* MATERIAL TO PROCESS *
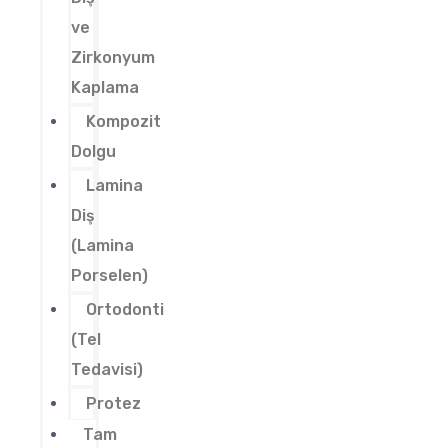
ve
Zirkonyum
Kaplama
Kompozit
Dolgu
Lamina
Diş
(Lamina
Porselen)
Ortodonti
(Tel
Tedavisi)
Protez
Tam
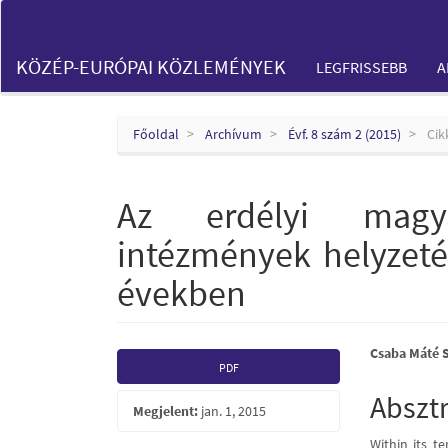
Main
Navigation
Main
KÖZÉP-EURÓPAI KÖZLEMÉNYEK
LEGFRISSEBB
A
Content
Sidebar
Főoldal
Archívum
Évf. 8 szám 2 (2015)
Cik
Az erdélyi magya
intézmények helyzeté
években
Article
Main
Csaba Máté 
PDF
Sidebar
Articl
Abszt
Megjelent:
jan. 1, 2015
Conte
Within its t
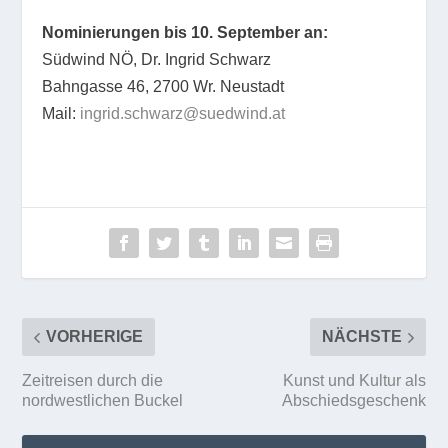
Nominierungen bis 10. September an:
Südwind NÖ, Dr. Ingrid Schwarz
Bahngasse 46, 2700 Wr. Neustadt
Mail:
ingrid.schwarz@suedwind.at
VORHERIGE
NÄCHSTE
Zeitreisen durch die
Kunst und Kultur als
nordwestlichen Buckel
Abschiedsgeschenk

...

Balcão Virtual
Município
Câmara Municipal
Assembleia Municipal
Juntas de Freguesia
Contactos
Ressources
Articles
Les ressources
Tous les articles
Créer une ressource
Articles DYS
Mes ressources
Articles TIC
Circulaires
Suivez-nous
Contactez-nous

--

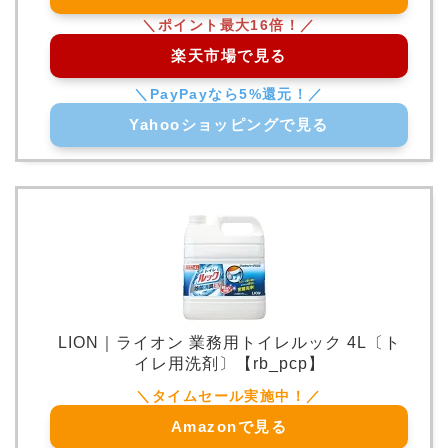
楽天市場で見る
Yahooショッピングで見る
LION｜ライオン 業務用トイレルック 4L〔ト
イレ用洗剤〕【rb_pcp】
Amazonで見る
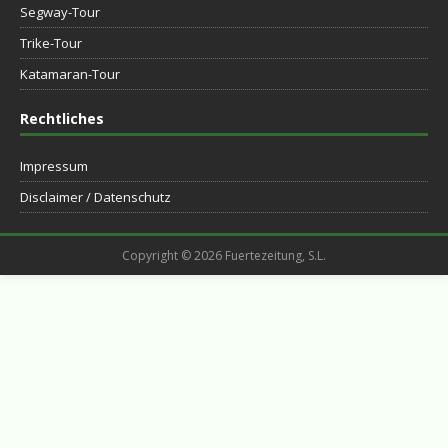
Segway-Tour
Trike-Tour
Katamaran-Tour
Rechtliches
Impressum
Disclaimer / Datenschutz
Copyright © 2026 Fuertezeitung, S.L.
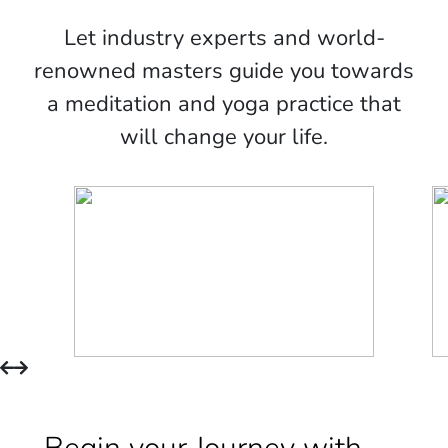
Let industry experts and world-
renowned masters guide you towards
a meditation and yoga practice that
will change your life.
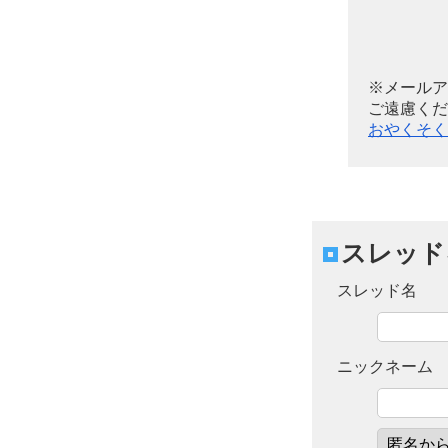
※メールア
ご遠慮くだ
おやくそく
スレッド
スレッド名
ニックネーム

* EXERCISE DESCRIPTION *
From the listing above, repeat exactly the lines starting at the line that includes "Câmara Municipal" and ending at the line that includes "Contactez-nous", with nothing outside that span.

* ANSWER FOR THIS EXERCISE *
Câmara Municipal
Assembleia Municipal
Juntas de Freguesia
Contactos
Ressources
Articles
Les ressources
Tous les articles
Créer une ressource
Articles DYS
Mes ressources
Articles TIC
Circulaires
Suivez-nous
Contactez-nous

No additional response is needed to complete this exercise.